A friend of mine, Jeff Bishop, has written about the “dose effect” model of the medical humanities, the idea that you could reform contemporary medicine by administering a particular dose of humanity to the whole enterprise. Those kinds of arguments seem disingenuous to me in the same way that what passes for healthcare reform seems similarly disingenuous. Shifting from a fee for service model to a value-based model does not transform the system, it simply means clinicians are no longer paid for their labor, they are paid for their outcomes. That changes the mechanism of our exchange economy, but it still imagines the medical encounter as a transactional encounter. To me, what we need is the renewal of medicine, where medicine is based on relationships instead of transactions. We do not need a dose of humanity or spirituality in medicine, we need a reorientation, a renewal, around relationships.
7. You use the metaphor by Hildegard and Sweet of health care workers being “gardeners of health.” How does being attentive to patient’s religion or spirituality embody the idea of being “gardeners”?

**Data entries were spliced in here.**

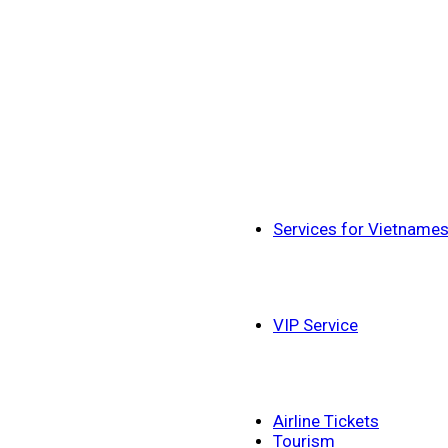
Services for Vietname
VIP Service
Airline Tickets
Tourism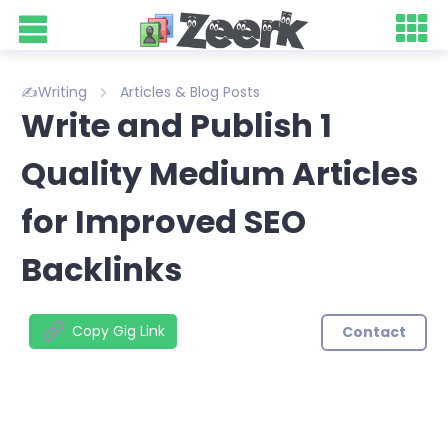
✍️Writing
Articles & Blog Posts
Write and Publish 1
Quality Medium Articles
for Improved SEO
Backlinks
Copy Gig Link
Contact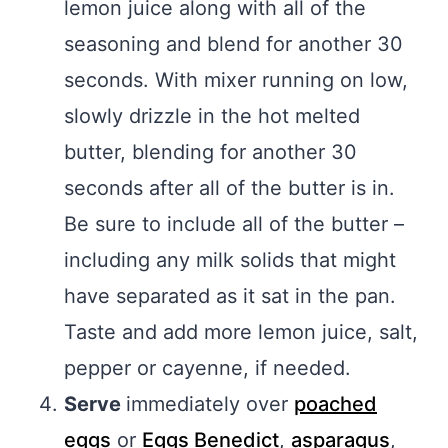
lemon juice along with all of the
seasoning and blend for another 30
seconds. With mixer running on low,
slowly drizzle in the hot melted
butter, blending for another 30
seconds after all of the butter is in.
Be sure to include all of the butter –
including any milk solids that might
have separated as it sat in the pan.
Taste and add more lemon juice, salt,
pepper or cayenne, if needed.
Serve
immediately over
poached
eggs
or
Eggs Benedict
,
asparagus
,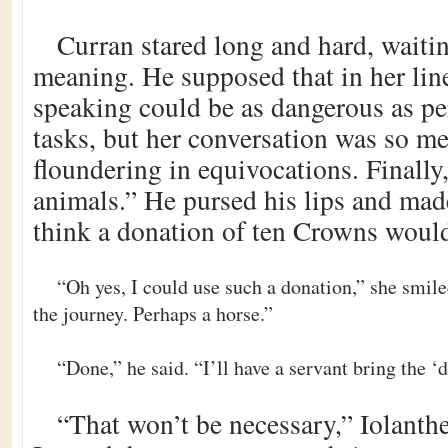
Curran stared long and hard, waitin
meaning. He supposed that in her lin
speaking could be as dangerous as pe
tasks, but her conversation was so me
floundering in equivocations. Finally,
animals.” He pursed his lips and mad
think a donation of ten Crowns woul
“Oh yes, I could use such a donation,” she smile
the journey. Perhaps a horse.”
“Done,” he said. “I’ll have a servant bring the 
“That won’t be necessary,” Iolanthe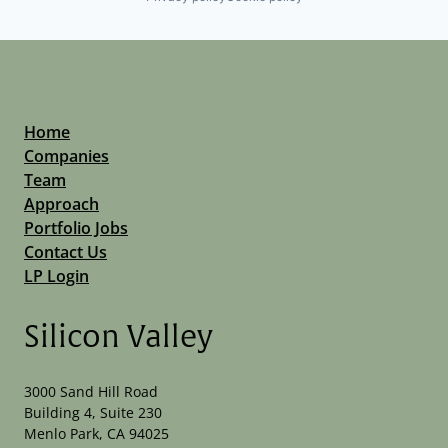
Home
Companies
Team
Approach
Portfolio Jobs
Contact Us
LP Login
Silicon Valley
3000 Sand Hill Road
Building 4, Suite 230
Menlo Park, CA 94025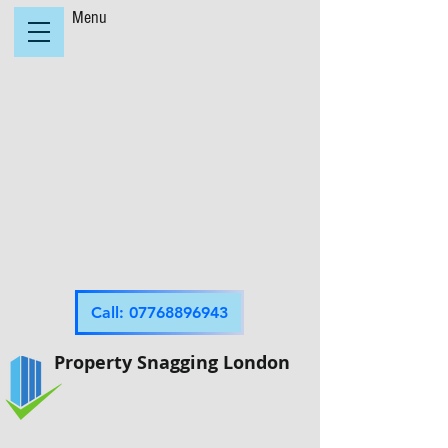
Menu
Call: 07768896943
Property Snagging London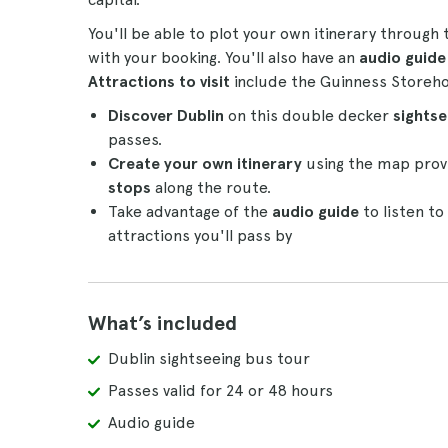
You'll be able to plot your own itinerary through
with your booking. You'll also have an
audio guid
Attractions to visit
include the Guinness Storehou
Discover Dublin
on this double decker
sights
passes.
Create your own itinerary
using the map provi
stops
along the route.
Take advantage of the
audio guide
to listen t
attractions you'll pass by
What’s included
Dublin sightseeing bus tour
Passes valid for 24 or 48 hours
Audio guide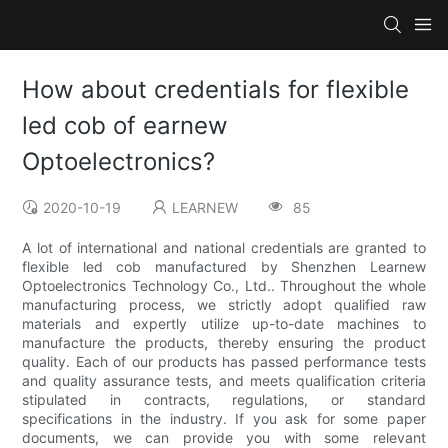
How about credentials for flexible
led cob of earnew
Optoelectronics?
2020-10-19
LEARNEW
85
A lot of international and national credentials are granted to
flexible led cob manufactured by Shenzhen Learnew
Optoelectronics Technology Co., Ltd.. Throughout the whole
manufacturing process, we strictly adopt qualified raw
materials and expertly utilize up-to-date machines to
manufacture the products, thereby ensuring the product
quality. Each of our products has passed performance tests
and quality assurance tests, and meets qualification criteria
stipulated in contracts, regulations, or standard
specifications in the industry. If you ask for some paper
documents, we can provide you with some relevant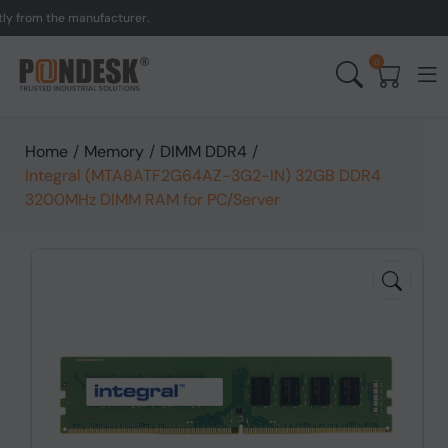
rom the manufacturer.
UK
0
Home
/
Memory
/
DIMM DDR4
/
Integral (MTA8ATF2G64AZ-3G2-IN) 32GB DDR4
3200MHz DIMM RAM for PC/Server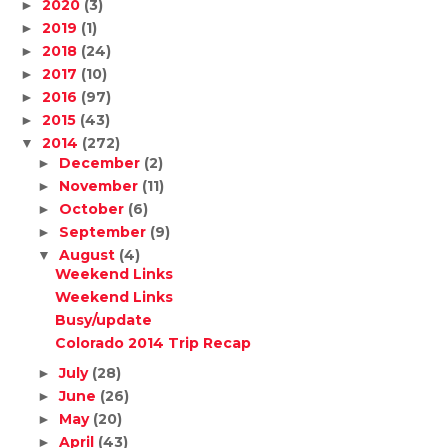
2020
(3)
►
2019
(1)
►
2018
(24)
►
2017
(10)
►
2016
(97)
►
2015
(43)
►
2014
(272)
▼
December
(2)
►
November
(11)
►
October
(6)
►
September
(9)
►
August
(4)
▼
Weekend Links
Weekend Links
Busy/update
Colorado 2014 Trip Recap
July
(28)
►
June
(26)
►
May
(20)
►
April
(43)
►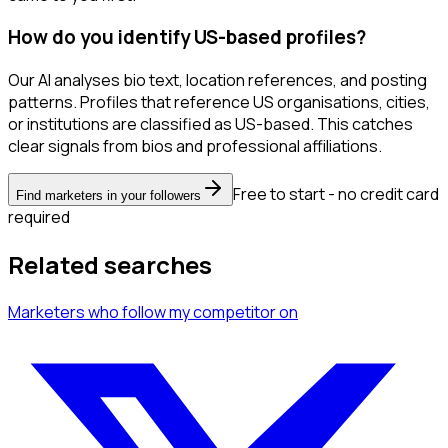
How do you identify US-based profiles?
Our AI analyses bio text, location references, and posting
patterns. Profiles that reference US organisations, cities,
or institutions are classified as US-based. This catches
clear signals from bios and professional affiliations.
Free to start - no credit card
Find marketers in your followers
required
Related searches
Marketers
who follow my competitor
on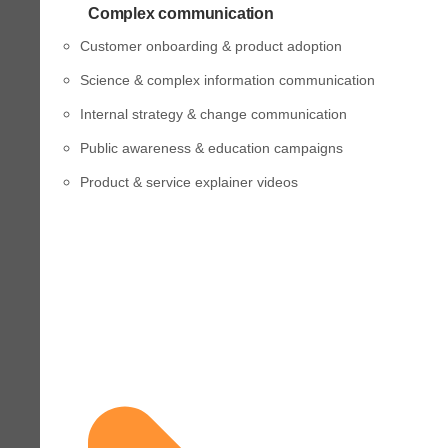
Complex communication
Customer onboarding & product adoption
Science & complex information communication
Internal strategy & change communication
Public awareness & education campaigns
Product & service explainer videos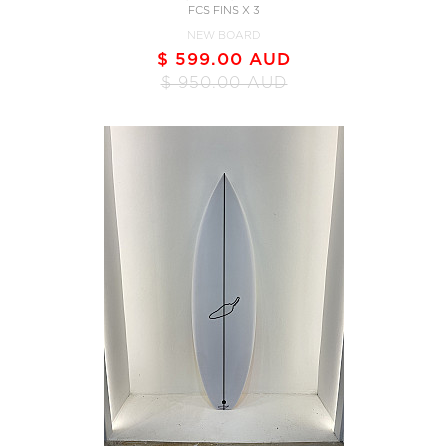
FCS FINS X 3
NEW BOARD
$ 599.00 AUD
$ 950.00 AUD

Much of what goes on in contemporary medicine feels analogous to contemporary agriculture: just as we prioritize crop yields in agriculture, we prioritize population outcomes in medicine. Our current version of healthcare reform is essentially a big agribusiness version of medicine. Which strikes me as a peculiar, because after going through the big agribusiness model in food, people and communities have become interested in models which are local, sustainable, and particular. Where I live there is a great deal of interest in gardening instead of farming, growing some of our own food instead of relying upon agribusiness. Reflecting upon this and reading Victoria Sweet’s terrific book God’s Hotel, I started thinking about what it would mean to practice medicine more like a gardener than like a commercial farmer. Sweet believes it would mean attending to a person’s ability to heal herself, to considering the place in which she lives, and tinkering with it, in pursuit of health. She arrived at the vision only after engaging with the writings of Hildegard of Bingen, another reminder that physicians need to return to our original lights if we truly want to renew the practice of medicine.